In this article, we’ll learn all about the Dawn Phenomenon and how to manage high morning blood sugar readings, including:
Have you ever noticed that your blood sugar levels are much higher in the morning no matter what you do with your diet and exercise regimen?
You may be experiencing what’s known as the dawn phenomenon.
The dawn phenomenon (also referred to as the dawn effect) is a common occurrence for many people living with with diabetes (both type-1 and type-2), as well as anyone struggling with blood sugar control. It can be discouraging and downright frightening to see your numbers spike so dramatically in the mornings. (1)
What Makes My Blood Sugar So High In The Morning?
When you’re asleep and resting, your body is repairing and performing its daily maintenance tasks. This includes getting you ready to wake up and pop out of bed with energy and motivation to tackle the day.
So, between the hours of 4am and 8am, your hormone levels start to rise and your liver starts to release glucose, getting ready to provide you with a boost of energy for when you awaken.
For people who maintain blood sugar levels in the healthy range, the body counters the rising blood sugar with a bit of insulin to absorb the excess glucose, and they go about their day, unaware of the temporary blood sugar spike.
But for those with diabetes or insulin resistance, the dawn effect can mean blood sugar spikes that they can’t get back down. There’s no automatic release of insulin (or your cells may be resistant to the insulin that is released), and that means your body has trouble countering the hormonal surge and rising glucose levels. This is why you might see higher than normal fasting blood glucose levels in the morning.
Somogyi Effect Vs Dawn Phenomenon: What’s the Difference?
If you’re familiar with the dawn phenomenon and have experienced high fasting blood sugar, then you may have also heard of something called the “Somogyi effect.” To understand the difference between the Somogyi effect and the dawn phenomenon, let’s learn a bit more about the former.
Sometimes, (and more often for those with type-1 than type-2) if your blood sugar drops too low overnight because of insulin treatment, there’s a rebound effect. The body tries to counteract your low blood sugar levels by overcompensating with the release of hormones like cortisol and glucagon — and you wake up with a high fasting blood sugar reading.
For example, let’s say your blood sugar is on the low side in the evening. You take your insulin and don’t have your nightly snack. Your blood sugar dips during the night, your body tries to bring you out of this hypoglycemic (low blood sugar) state with a flood of hormones, and you wake up in the morning with your fasting numbers looking like you just ate a bag of jelly beans.
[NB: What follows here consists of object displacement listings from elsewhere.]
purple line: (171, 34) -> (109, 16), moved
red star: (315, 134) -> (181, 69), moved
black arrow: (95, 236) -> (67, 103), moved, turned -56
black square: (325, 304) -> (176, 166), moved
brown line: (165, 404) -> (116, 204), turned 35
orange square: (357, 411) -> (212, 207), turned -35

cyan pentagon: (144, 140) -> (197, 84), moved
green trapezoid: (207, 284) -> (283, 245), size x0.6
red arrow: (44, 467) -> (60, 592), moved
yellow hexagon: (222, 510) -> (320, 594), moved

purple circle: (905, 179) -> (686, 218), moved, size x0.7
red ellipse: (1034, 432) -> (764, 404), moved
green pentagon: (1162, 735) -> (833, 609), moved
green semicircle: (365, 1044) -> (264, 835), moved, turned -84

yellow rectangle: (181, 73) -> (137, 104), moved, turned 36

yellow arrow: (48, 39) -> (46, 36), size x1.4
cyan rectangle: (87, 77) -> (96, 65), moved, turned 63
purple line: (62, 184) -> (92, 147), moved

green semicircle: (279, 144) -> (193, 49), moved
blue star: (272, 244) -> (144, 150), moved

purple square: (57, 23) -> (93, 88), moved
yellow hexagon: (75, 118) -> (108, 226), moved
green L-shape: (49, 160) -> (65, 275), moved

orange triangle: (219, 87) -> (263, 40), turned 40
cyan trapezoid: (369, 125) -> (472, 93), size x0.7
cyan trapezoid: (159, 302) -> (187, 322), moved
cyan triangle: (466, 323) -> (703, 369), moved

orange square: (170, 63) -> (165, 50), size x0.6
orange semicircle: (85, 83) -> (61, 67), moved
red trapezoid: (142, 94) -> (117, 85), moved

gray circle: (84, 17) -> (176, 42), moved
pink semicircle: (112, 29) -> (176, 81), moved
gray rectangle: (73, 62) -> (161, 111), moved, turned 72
That’s called the Somogyi effect, and a different issue altogether than the dawn phenomenon. (2)
If you’re wondering if your high morning numbers are a result of the dawn phenomenon or the Somogyi effect, one way to tell is to test your blood sugar in the middle of the night for several nights.
- If your blood sugar is low at 2-3 am, it’s likely the Somogyi effect. See here for tips on managing the Somogyi effect. (3, 4)
- If your blood sugar is normal or high at 2-3 am, it’s probably the dawn phenomenon.
How Muniq and Healthy Habits Can Help Manage The Dawn Phenomenon
When you’re working hard to control your diet and you’re still seeing those high fasting morning numbers, it can be so frustrating!
Plus, consistently high morning blood sugar can have negative health implications over the long term — and could mean even more dependence on diabetes medications to keep fasting blood glucose down.
But there is hope! There are several things you can try to start improving your results in the morning.
1. Try drinking your Muniq shake at different times of the day, or switching up your meal times
If you’ve been drinking Muniq at breakfast and haven’t seen an improvement in your morning fasting numbers, try switching it up and drinking your shake at night. Alternatively, you can experiment with moving your meal/snack times around.
2. Try splitting your Muniq shake in half
Try a half serving of Muniq in the morning and half at night.
3. Try 2 full shakes per day
If your morning numbers aren’t where you’d like them to be, try drinking a full Muniq shake in the morning and one at night to help keep morning numbers steady.
4. Experiment with your macronutrients (protein, carbs, and fat)
Some people respond well to a higher protein, moderate fat, and low-carb diet. And some also swear that a little healthy fat like olive oil or avocado as a snack before bed can help keep their blood sugar levels stable while they’re sleeping.
Nuts such as pistachios, almonds, and walnuts provide a source of healthy plant-based fat along with protein and fiber to help you feel satisfied while helping to stabilize blood sugar levels. Try pairing nuts with a source of slow-digested carbohydrate such as natural nut butter spread onto an apple or a whole grain cracker.
And Greek yogurt contains almost twice the amount of protein as traditional yogurt (with less sugar), and digests slowly to keep you satisfied. Choose plain Greek yogurt with no added sugar, and add a handful of berries or chopped nuts.
Just be sure to keep track of the foods you eat to see what helps — and you may just be surprised to see your numbers coming down in the mornings.
5. Don’t forget to exercise!
But keep in mind, this is a process and everyone is different.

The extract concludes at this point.